In seconda battuta, una ridistribuzione dei volumi verso l’Europa che comprimerebbe i margini dei trasformatori e, a cascata, dei cerealicoltori, già esposti alla volatilità dei prezzi del grano duro per shock climatico e geopolitici.
La reazione delle imprese si è articolata su tre direttrici:
- azioni legali negli Stati Uniti per contestare margini e metodo;
- diplomazia economica, con un lavoro congiunto tra governo italiano e Commissione europea in sede amministrativa;
- piani industriali di mitigazione, dall’eventuale confezionamento o produzione in stabilimenti nordamericani per neutralizzare l’effetto tariffario, alla diversificazione verso mercati meno esposti in Nord Europa e Asia-Pacifico.
Non si tratta di scelte indolori: la delocalizzazione richiede capitali, scala e orizzonte pluriennale, e non è alla portata di tutti i player.
La difesa legale ha tempi incerti; la diversificazione commerciale, pur necessaria, non compensa nell’immediato la perdita di un mercato a elevato valore.
Sul piano istituzionale, la Farnesina ha attivato una task force permanente sui dazi statunitensi e ha depositato una memoria formale a supporto delle aziende.
Nel frattempo la Commissione europea ha confermato il coordinamento con Roma e la disponibilità a intervenire nella fase finale della procedura americana.
La sequenza regolatoria prevede una determinazione conclusiva entro fine anno.
Gli esiti possibili spaziano da una conferma dei margini preliminari, con entrata in vigore dal 1° gennaio 2026, a una parziale ricalibratura delle aliquote.
Fino a giungere a soluzioni transattive che modulino il dazio per produttore in funzione della collaborazione documentale e della ricostruzione puntuale dei prezzi di riferimento.
La storia dei contenziosi sulla pasta indica che le revisioni amministrative annuali possono correggere in parte gli esiti.

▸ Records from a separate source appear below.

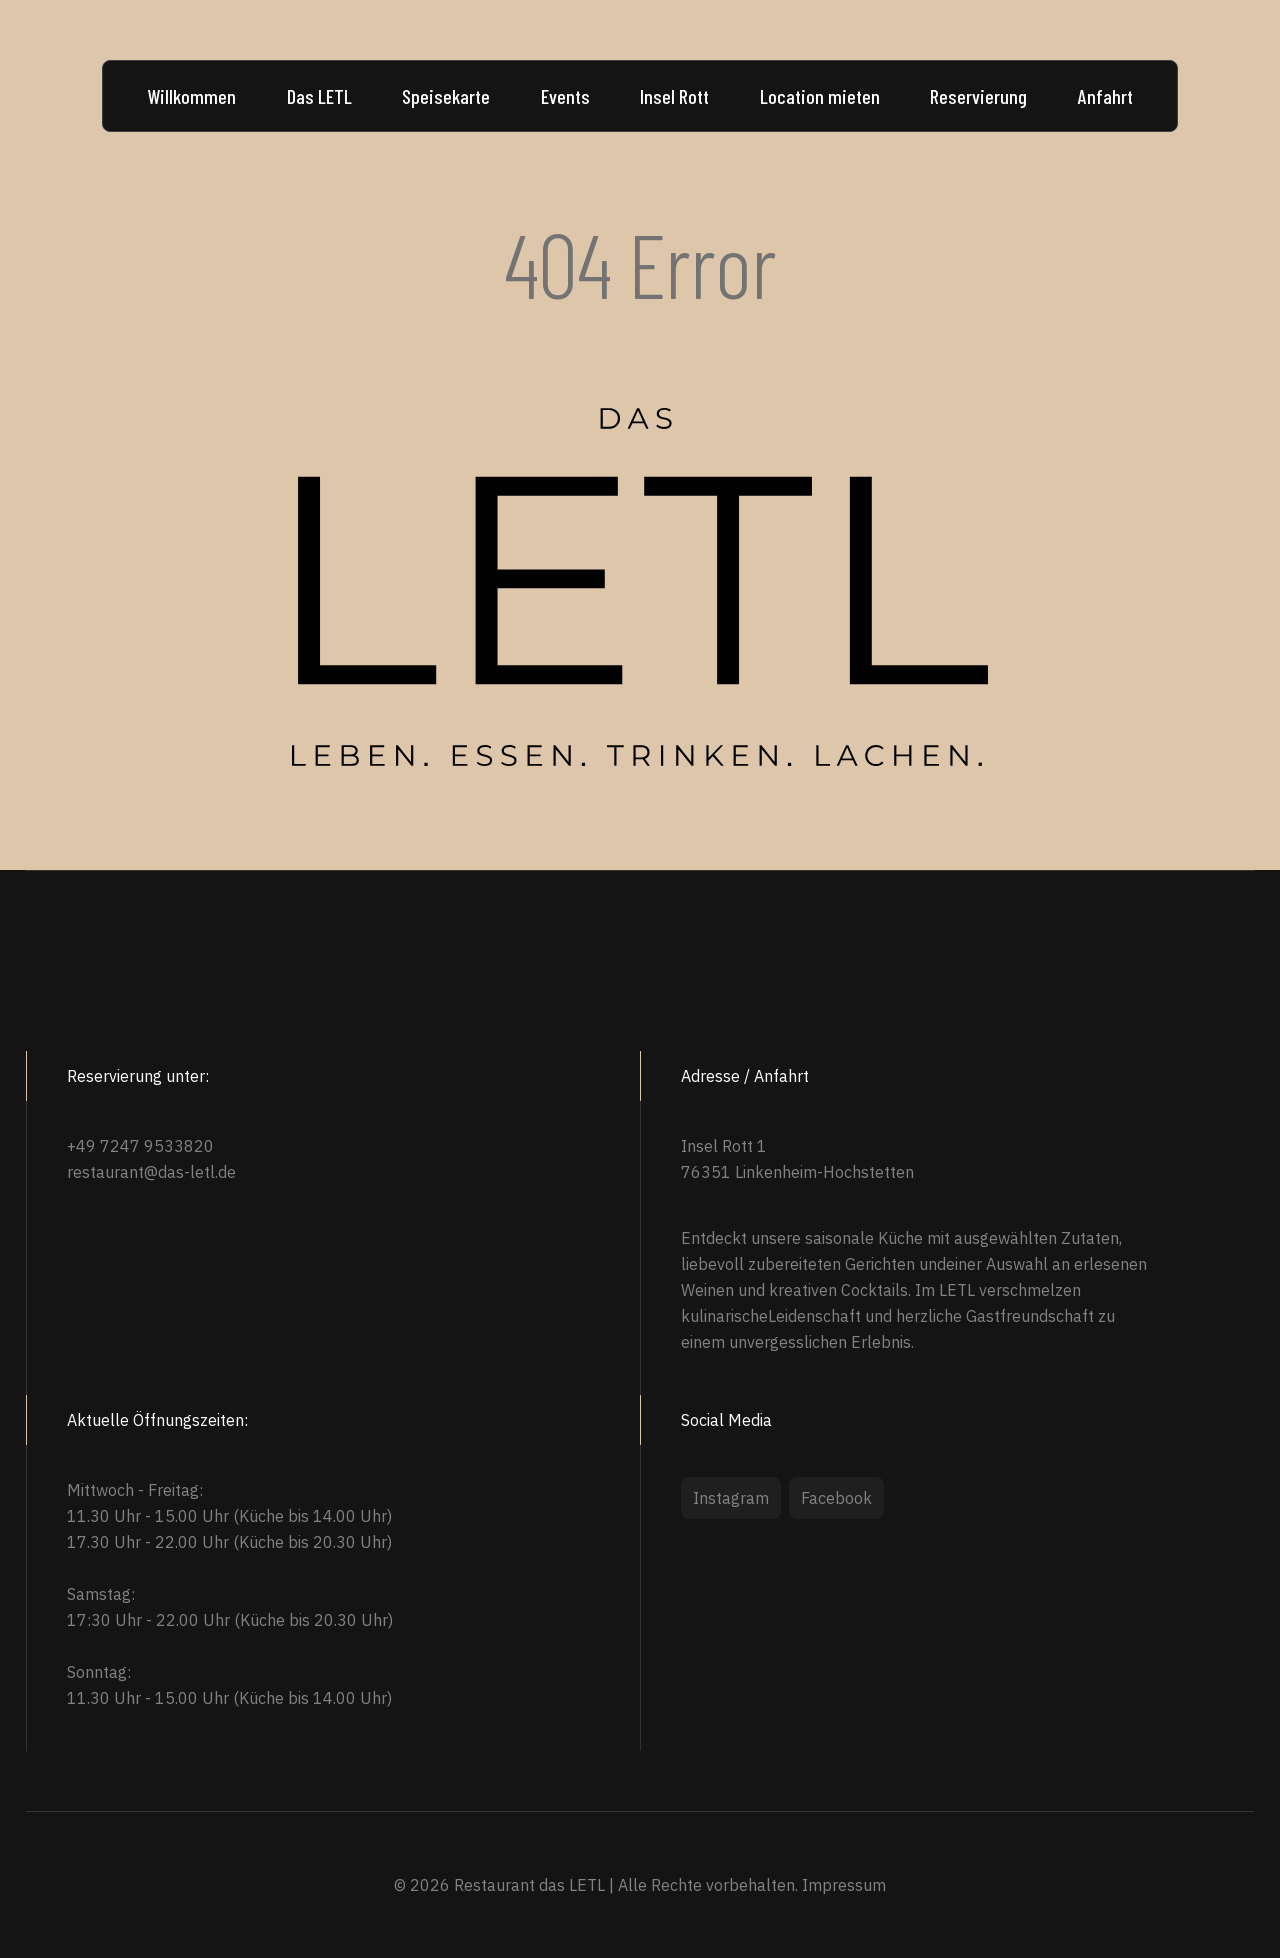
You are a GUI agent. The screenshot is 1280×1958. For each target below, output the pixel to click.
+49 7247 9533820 (140, 1146)
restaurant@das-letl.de (151, 1172)
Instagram (731, 1498)
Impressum (844, 1885)
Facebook (836, 1498)
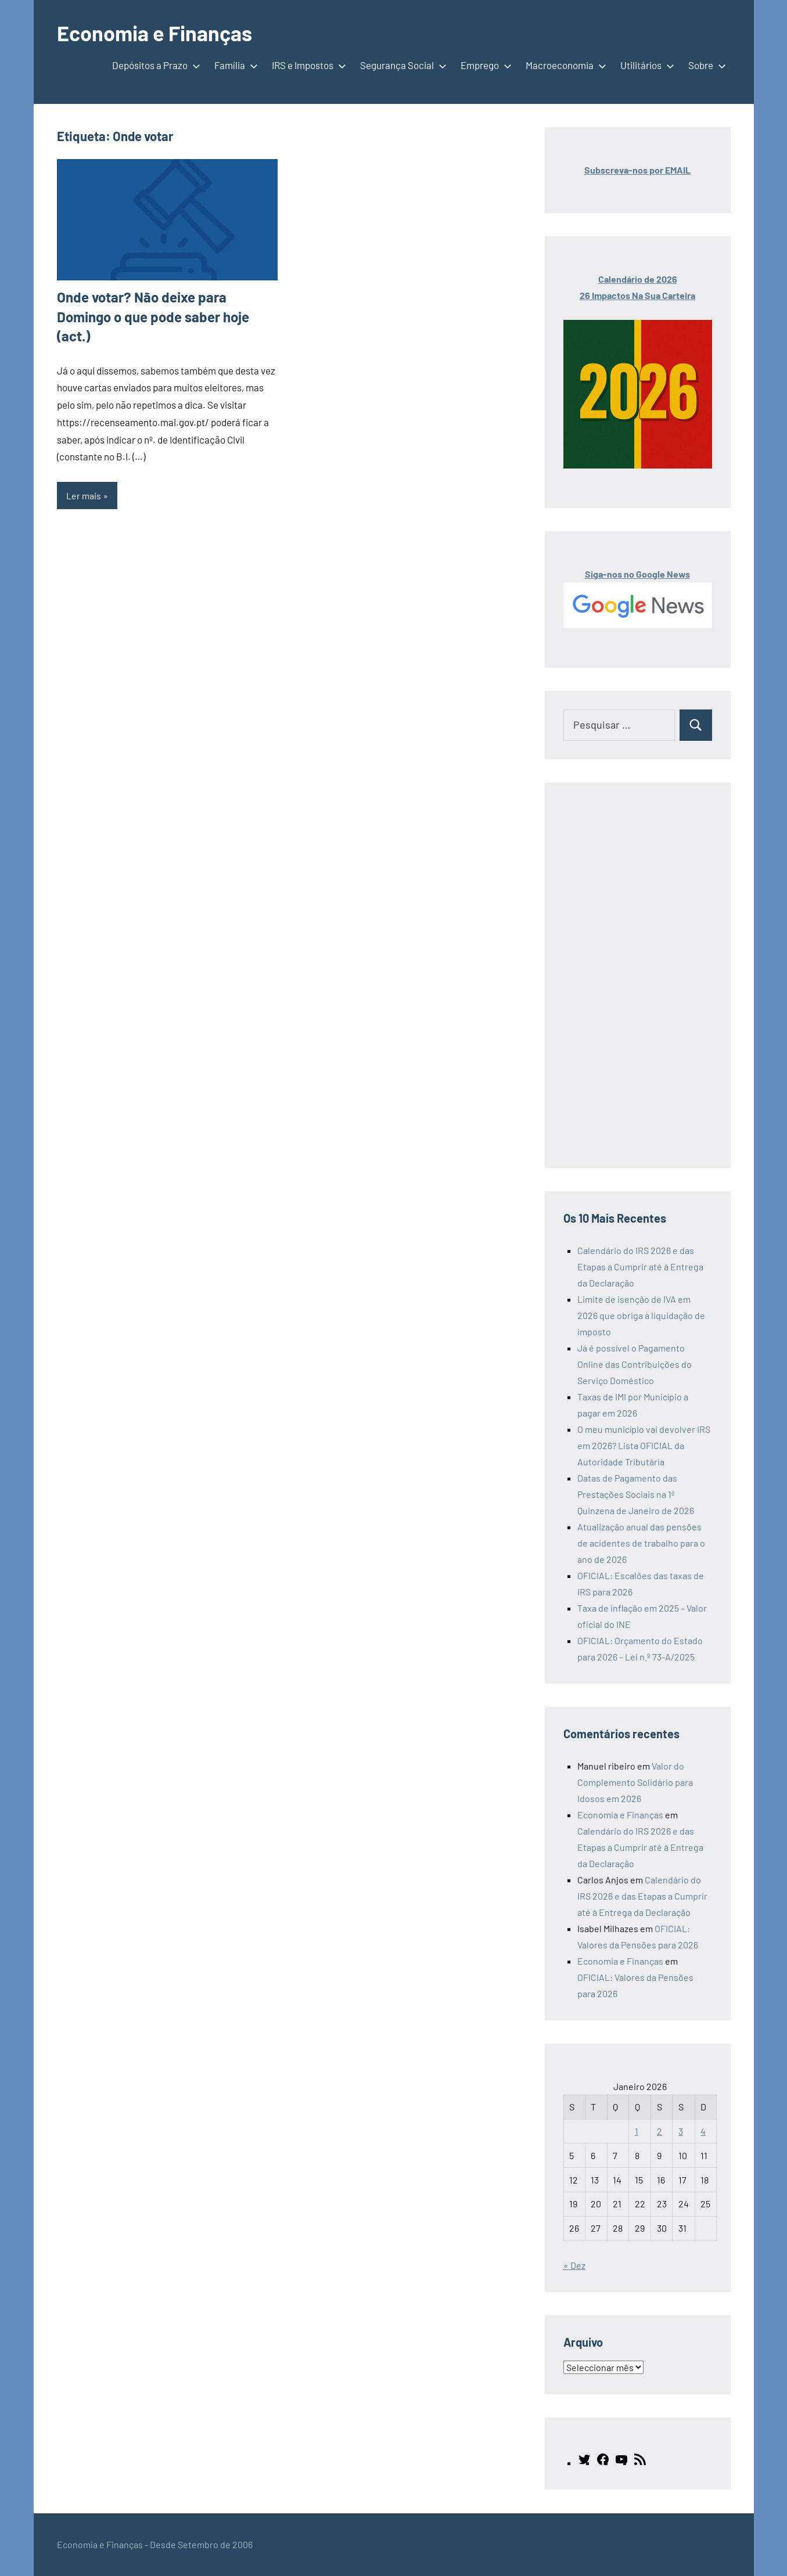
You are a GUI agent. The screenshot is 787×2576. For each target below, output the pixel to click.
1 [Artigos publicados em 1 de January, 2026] (636, 2131)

Ma questi effetti non azzerano l’incertezza dei costi di compliance, che nel frattempo si scaricano su listini, investimenti e occupazione.
Quali contromisure di filiera sono credibili nel breve?
Primo, una strategia di “value defence” sui brand premium, con focalizzazione di gamma su formati, grani e ricette a maggior valore percepito, per sostenere un eventuale differenziale di prezzo senza collassare i volumi.
Poi, in secondo luogo, un rafforzamento delle filiere miste, valutando il confezionamento locale di semilavorati laddove economicamente sostenibile.
Ed infine un piano di comunicazione integrato contro l’italian sounding, che in un contesto protezionistico tende a proliferare e a cannibalizzare la reputazione costruita nei decenni.
Parallelamente, sul versante agricolo, sarà cruciale una gestione coordinata degli stock e dei contratti di coltivazione del duro.
E ciò per evitare oscillazioni disordinate nei prezzi all’origine se una quota di produzione venisse riallocata dai pastifici verso mercati alternativi.
È un esercizio di ecologia industriale. Riallineare produzione, trasformazione e sbocchi commerciali in un quadro regolatorio mobile, tenendo insieme competitività e coerenza identitaria del prodotto.
In definitiva, la partita dei dazi sulla pasta non è solo una controversa tecnica.
Tocca l’architrave del sistema agroalimentare italiano nei suoi asset soft power (reputazione), hard power (capacità industriale) e potere di mercato (posizionamento prezzi).
La risposta più efficace non può che essere multilivello:
- contenzioso amministrativo tempestivo;
- diplomazia economica ferma e informata;
- innovazione di processo e di modello go-to-market per gestire l’eventuale tariffario shock senza cedere terreno al falso Made in Italy.
Anche qualora la misura venisse attenuata in sede finale, il segnale resta chiaro: l’accesso al mercato USA è sempre più condizionato da strumenti para-tariffari e revisioni ricorrenti.
Prepararsi a viverli come variabile strutturale, e non come eccezione, sarà la vera prova di maturità per l’intera filiera della pasta.